Ignacio de Juana Chaos, l'un des activistes les plus sanguinaires de l'histoire de l'ETA, est sorti de prison samedi après 21 ans de détention.

Sa libération a provoqué la colère des victimes de l'organisation indépendantiste basque.

De Juana Chaos, est sorti vers 07H20 de la prison d'Aranjuez, près de Madrid, à pied et accompagné par deux avocats et son épouse. Sa libération a eu lieu, par un hasard de calendrier, 40 ans jour pour jour après le premier assassinat planifié de l'ETA, qui avait tué par balles un policier franquiste le 2 août 1968.

L'atmosphère entourant sa libération a été tendue. Les associations de victimes du terrorisme l'ont qualifiée «d'insulte à la justice et d'affront aux victimes de l'ETA» et ont déploré de le voir sortir de prison sans qu'il n'ait même effectué un an de prison pour chaque victime qui lui est attribuée.

3000 ans de prison

Ignacio de Juana Chaos, qui n'a jamais exprimé le moindre repentir, avait été condamné à une peine cumulée de 3000 ans de prison pour des attentats qui avaient fait 25 morts dans les années 1980. Il a passé un peu plus de 20 ans en réclusion, dix de moins que le maximum effectif prévu par la loi espagnole, grâce à des remises de peines.

«Je ne peux avoir qu'une opinion: il faut respecter la loi», a déclaré vendredi soir le chef du gouvernement José Luis Rodriguez Zapatero. Mais «cet individu suscite chez tous les citoyens et, bien sûr, chez le chef du gouvernement, une sensation parfaitement compréhensible de mépris», a-t-il ajouté.

Manifestations

A Madrid, l'Association des victimes du terrorisme (AVT), proche de la droite, a manifesté samedi contre cette libération et rendu hommage aux victimes de l'ETA en déposant 25 bouquets de fleurs sur la place où avaient été tués 12 gardes civiles en 1986, dans un attentat à la voiture piégée auquel avait participé de Juana Chaos.

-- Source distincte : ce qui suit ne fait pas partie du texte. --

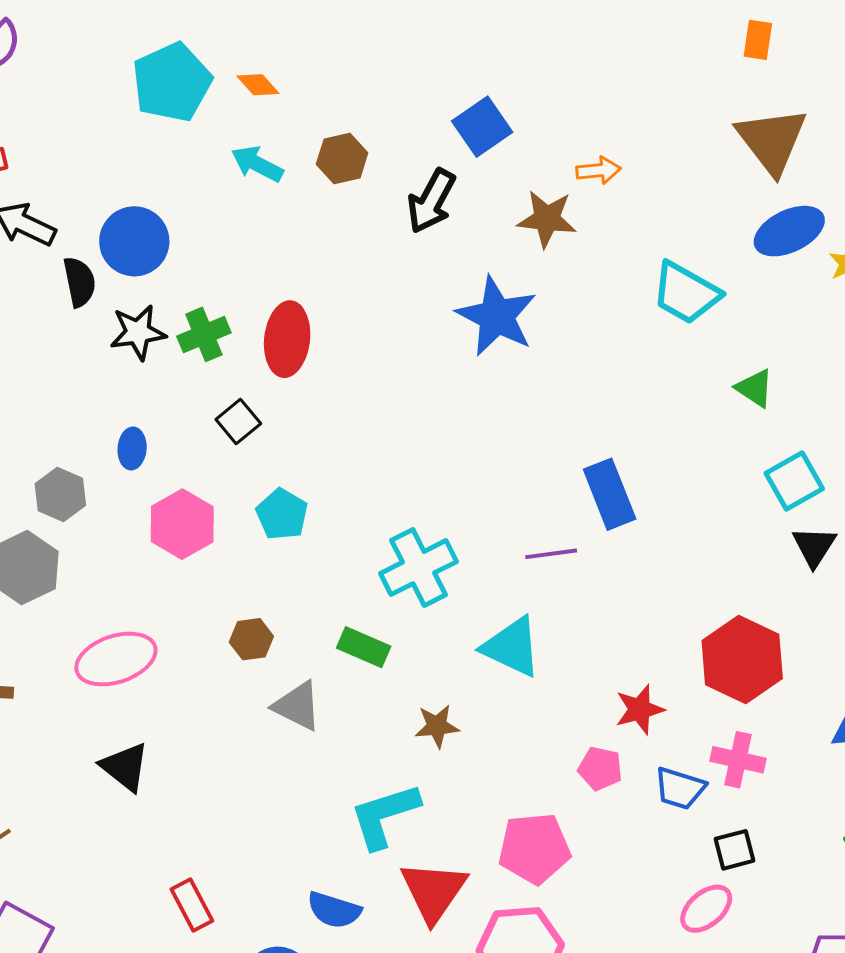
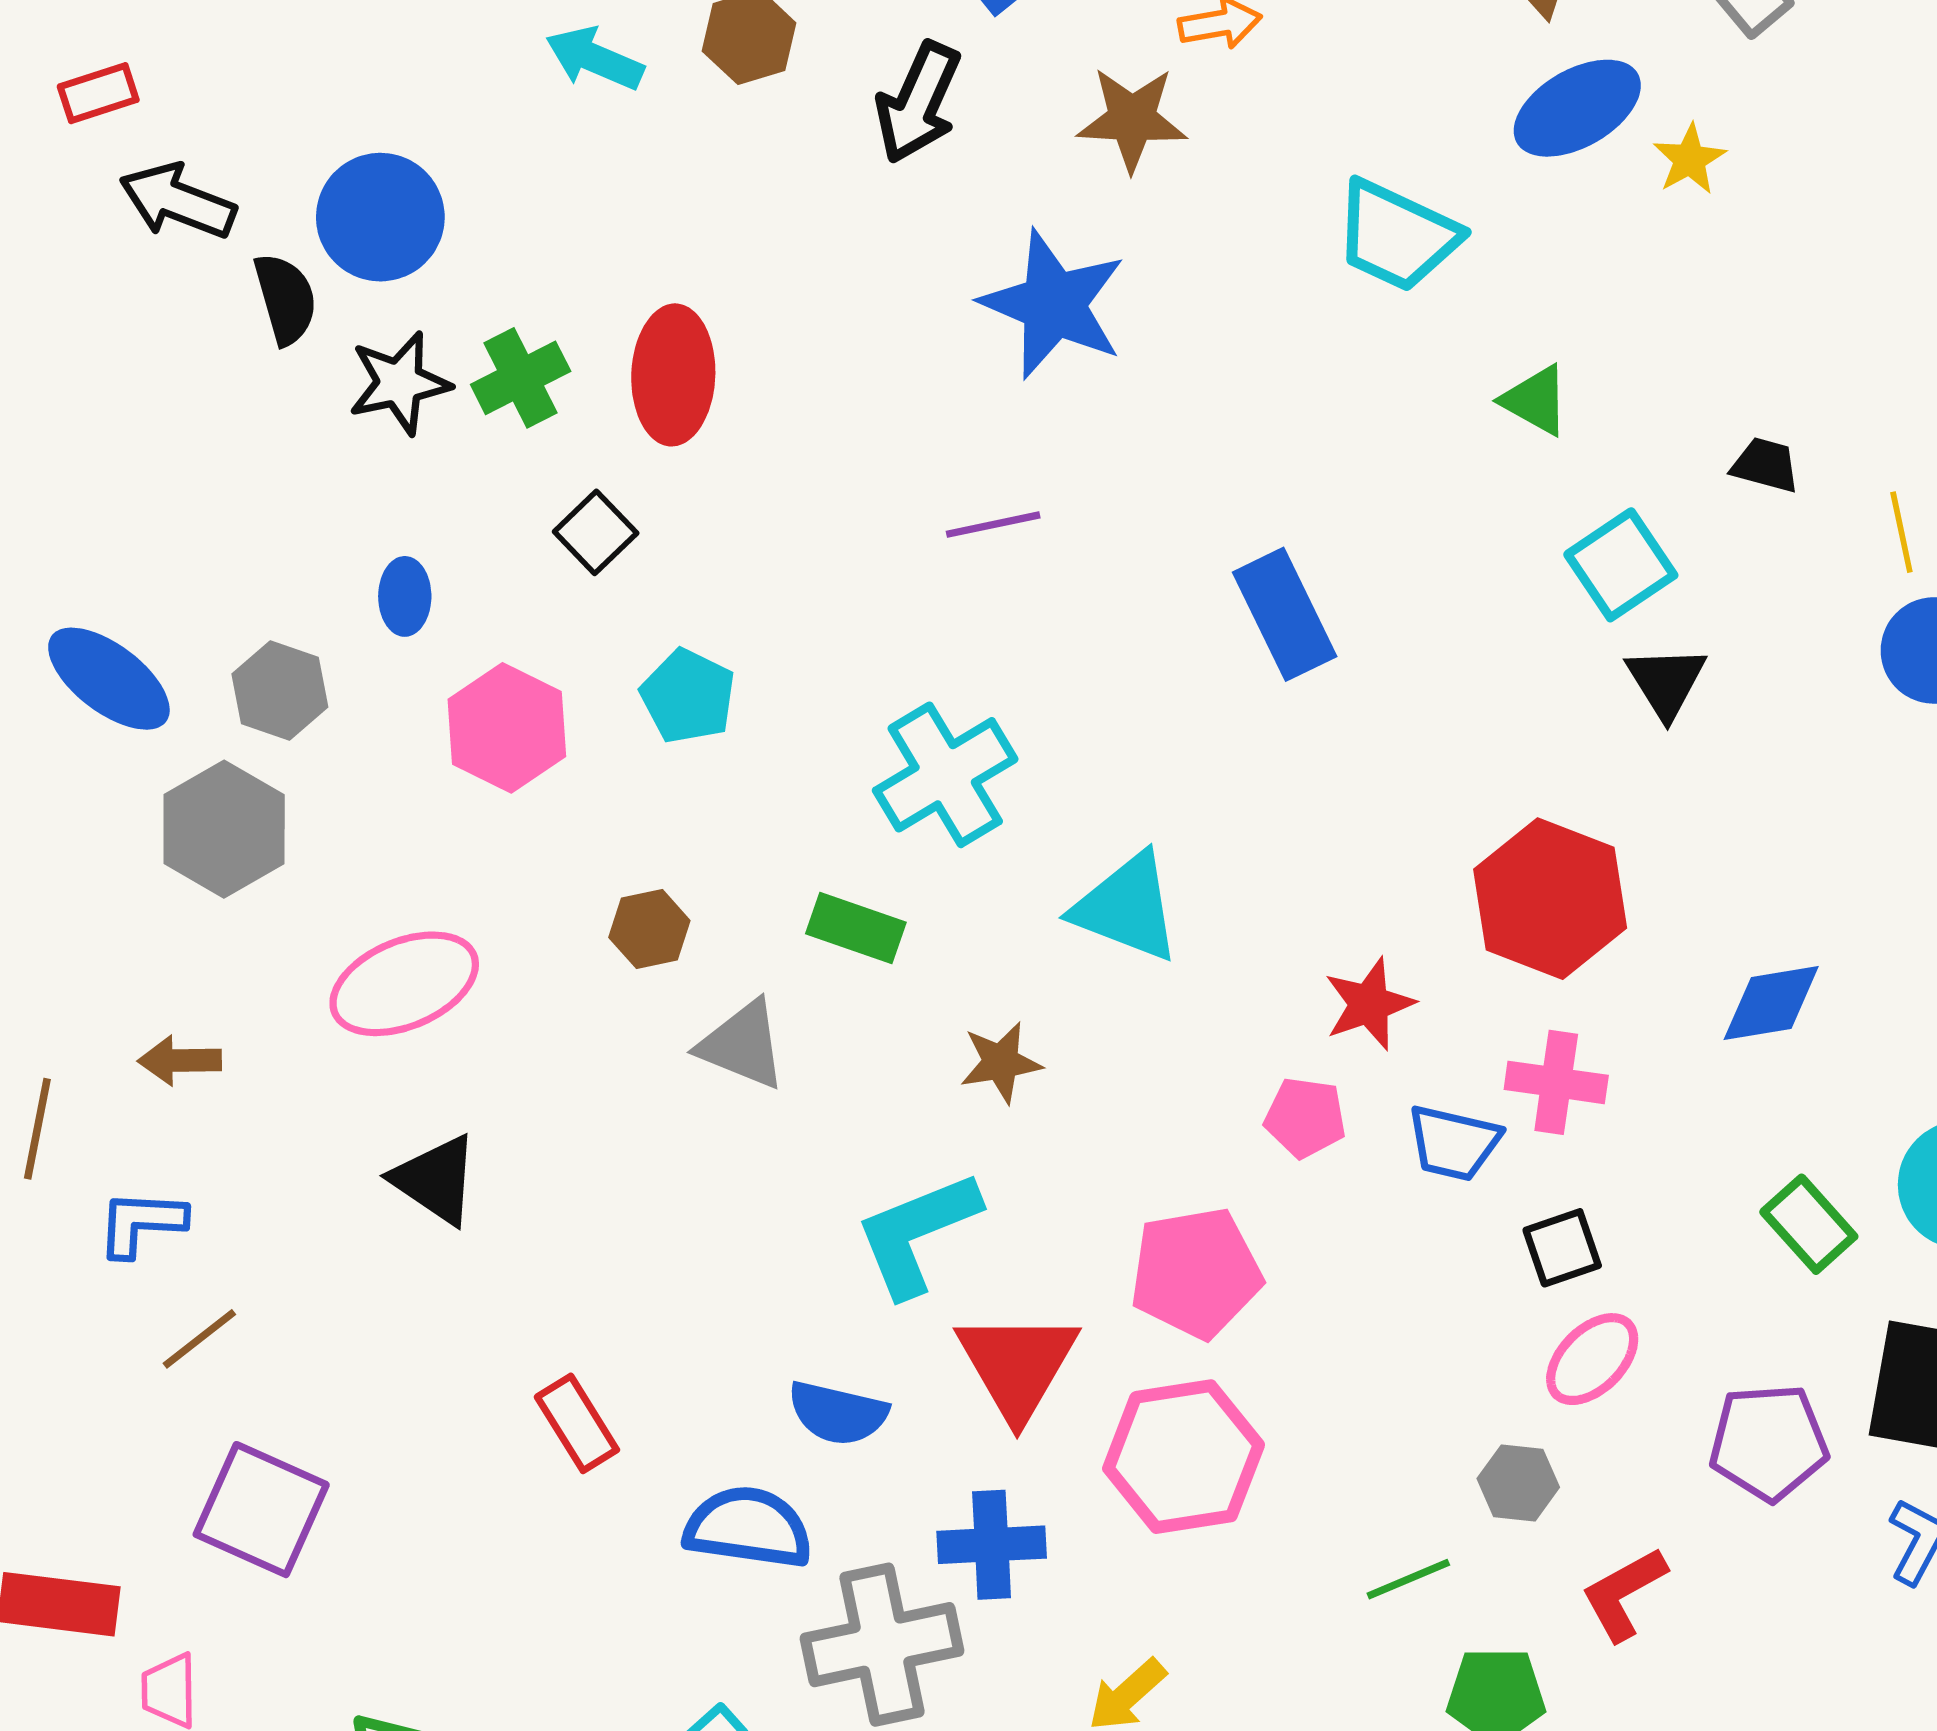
purple line: (551, 554) -> (993, 525), moved
pink ellipse: (706, 909) -> (1592, 1359), moved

Une autre manifestation a été organisée à Saint-Sébastien (nord), à l'initiative du Comité de victimes du terrorisme du Pays Basque (Covite).

Ces derniers jours, les médias espagnols ont soulevé une autre polémique, soulignant que le futur domicile de l'ex-activiste, à Saint-Sébastien, est situé à proximité de logements de plusieurs victimes de l'ETA.

Grèves de la faim

De Juana Chaos a beaucoup fait parler de lui en observant deux grèves de la faim, en 2006 et 2007, pour protester contre une condamnation supplémentaire à trois ans de prison - pour avoir écrit des articles au ton virulent dans le journal indépendantiste «Gara» -, alors qu'il allait être libéré.

De Juana avait entamé depuis quelques jours une troisième grève de la faim, pour protester notamment contre l'ouverture d'une enquête sur son patrimoine visant à vérifier s'il ne peut réellement indemniser ses victimes, à hauteur de 8 millions d'euros, comme la justice le lui demande. (ats)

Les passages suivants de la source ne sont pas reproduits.